- O governo avançou na tramitação de proposta que prevê garantia da União para financiamentos vinculados aos pagamentos antecipados (pre-delivery payments, PDPs) na venda de aeronaves da Embraer.
- O tema recebeu encaminhamento do Comitê de Financiamento e Garantia das Exportações (Cofig) ao Comitê-Executivo de Gestão (Gecex), que deve deliberar na próxima semana.
- Os PDPs correspondem a cerca de trinta por cento do valor da aeronave, pagos antes da entrega durante a produção, quando a aeronave ainda não gera receita ao comprador.
- A proposta cria cobertura para esse tipo de operação, com a União assumindo o risco de inadimplência dos financiamentos vinculados aos PDPs, o que deve facilitar a obtenção de crédito pelos compradores.
- O mecanismo utiliza contragarantias pelas empresas (recebíveis e direitos ligados à posição na fila de produção) e é lastreado pelo Seguro de Crédito à Exportação (SCE), gerido pelo Fundo de Garantia à Exportação (FGE) e pela Agência Brasileira Gestora de Fundos Garantidores e Garantias (ABGF), sob supervisão da Câmara de Comércio Exterior (Camex).
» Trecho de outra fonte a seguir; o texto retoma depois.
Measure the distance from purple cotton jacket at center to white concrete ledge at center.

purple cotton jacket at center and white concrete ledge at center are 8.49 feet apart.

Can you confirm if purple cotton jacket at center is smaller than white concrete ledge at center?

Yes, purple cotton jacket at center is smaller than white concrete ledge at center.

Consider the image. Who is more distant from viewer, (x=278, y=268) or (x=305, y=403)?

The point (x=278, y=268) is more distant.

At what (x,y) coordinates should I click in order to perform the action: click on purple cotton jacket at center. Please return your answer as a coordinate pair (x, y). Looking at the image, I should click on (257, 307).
Não haverá aporte adicional da União ao FGE.
O governo federal deu um passo adiante na tramitação de uma proposta que prevê a garantia da União para financiamentos vinculados aos pagamentos antecipados na venda de aeronaves da Embraer. A medida busca ampliar o escopo do seguro de crédito à exportação para cobrir os PDPs, pagamentos feitos pelos compradores antes da entrega da aeronave.
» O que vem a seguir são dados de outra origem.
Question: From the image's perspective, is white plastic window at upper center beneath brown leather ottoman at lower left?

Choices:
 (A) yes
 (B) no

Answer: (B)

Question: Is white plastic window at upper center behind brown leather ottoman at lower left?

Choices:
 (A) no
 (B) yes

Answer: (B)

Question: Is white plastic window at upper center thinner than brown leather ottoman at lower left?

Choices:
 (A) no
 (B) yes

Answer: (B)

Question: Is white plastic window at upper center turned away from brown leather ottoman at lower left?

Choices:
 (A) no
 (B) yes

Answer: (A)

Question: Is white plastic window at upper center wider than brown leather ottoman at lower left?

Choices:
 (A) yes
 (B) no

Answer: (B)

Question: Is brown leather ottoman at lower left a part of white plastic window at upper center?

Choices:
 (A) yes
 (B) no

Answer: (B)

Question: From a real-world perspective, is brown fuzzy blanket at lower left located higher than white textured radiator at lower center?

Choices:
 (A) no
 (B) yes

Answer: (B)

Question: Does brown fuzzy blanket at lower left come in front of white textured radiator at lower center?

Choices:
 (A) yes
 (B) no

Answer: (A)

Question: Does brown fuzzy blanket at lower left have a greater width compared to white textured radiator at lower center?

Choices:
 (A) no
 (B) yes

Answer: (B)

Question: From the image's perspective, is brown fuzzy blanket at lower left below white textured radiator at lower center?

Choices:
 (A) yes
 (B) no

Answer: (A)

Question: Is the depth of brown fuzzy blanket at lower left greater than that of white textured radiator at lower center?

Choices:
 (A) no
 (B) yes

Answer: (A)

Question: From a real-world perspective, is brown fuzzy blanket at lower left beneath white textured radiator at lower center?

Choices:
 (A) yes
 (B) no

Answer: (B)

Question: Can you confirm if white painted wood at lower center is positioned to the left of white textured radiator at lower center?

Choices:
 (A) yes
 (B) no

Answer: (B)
O tema foi apreciado pelo Comitê de Financiamento e Garantia das Exportações (Cofig), nesta quarta-feira (17). A proposta segue para análise do Comitê-Executivo de Gestão (Gecex), que deve deliberar na próxima semana. A Embraer é a fabricante envolvida no histórico desse julgamento.
Describe-se que os PDPs correspondem, em geral, a cerca de 30% do valor da aeronave, pagos pelos clientes ao entrarem na fila de produção. Nesse estágio, o avião ainda não foi entregue, o que complica a obtenção de garantias por parte dos compradores.
Detalhes da proposta
Atualmente, o Seguro de Crédito à Exportação (SCE) cobre a aeronave após a entrega, mas não os adiantamentos. A ideia em discussão é ampliar a cobertura para incluir esses pagamentos antecipados, reduzindo o risco de inadimplência para financiadores.
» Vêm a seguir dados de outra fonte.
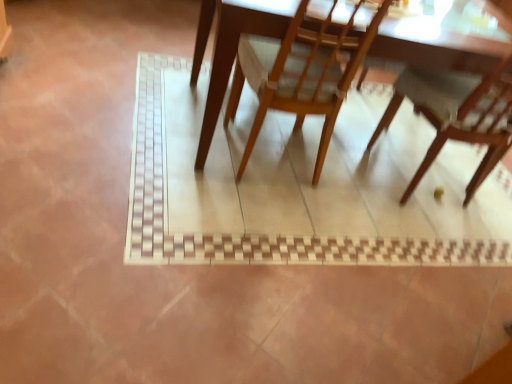 The image size is (512, 384). Identify the location of free space in front of wooden chair at center, which ranks as the 2th chair in right-to-left order. (214, 215). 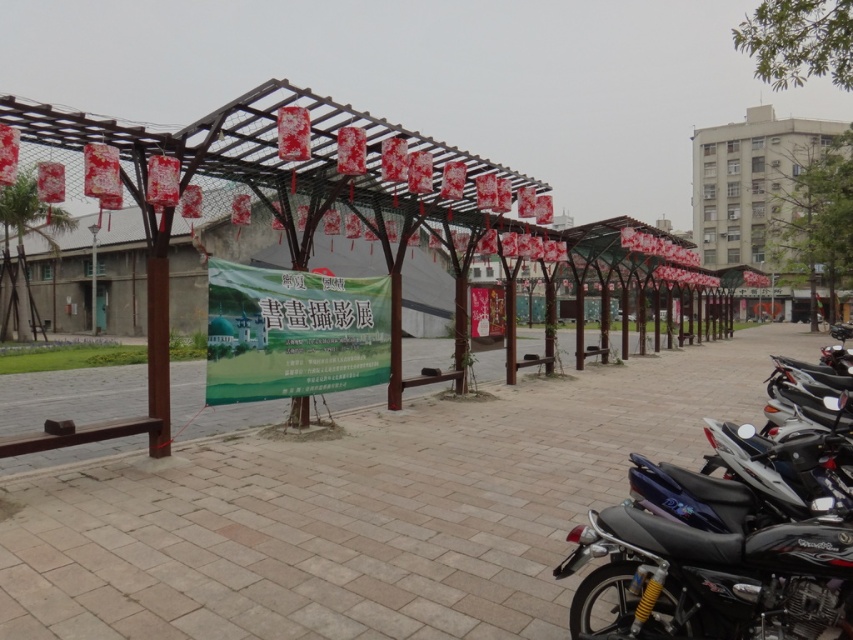 You are a photographer standing at the camera position. You want to take a photo of the black glossy motorcycle at right. Is the motorcycle within your reach to adjust its position before taking the photo?

The black glossy motorcycle at right is 7.38 feet away from the camera. Since this distance is within a typical comfortable reaching range for most people, you can likely adjust its position before taking the photo.

You are a photographer trying to capture both the black glossy motorcycle at right and the shiny black motorcycle at lower right in a single shot. Based on their positions, which motorcycle would appear closer to the camera in your photo?

The shiny black motorcycle at lower right would appear closer to the camera because it is positioned below the black glossy motorcycle at right, which is located above it.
A estrutura prevista prevê contragarantias pelas empresas, com níveis de garantia ajustados ao risco de cada companhia. Entre os ativos aceitos estão recebíveis e direitos vinculados à posição do comprador na fila de produção.
O SCE é lastreado pelo Fundo de Garantia à Exportação (FGE) e operado pela Agência Brasileira Gestora de Fundos Garantidores e Garantias (ABGF), sob supervisão da Camex. Segundo a equipe econômica, não haverá necessidade de aporte adicional da União ao FGE para o novo programa.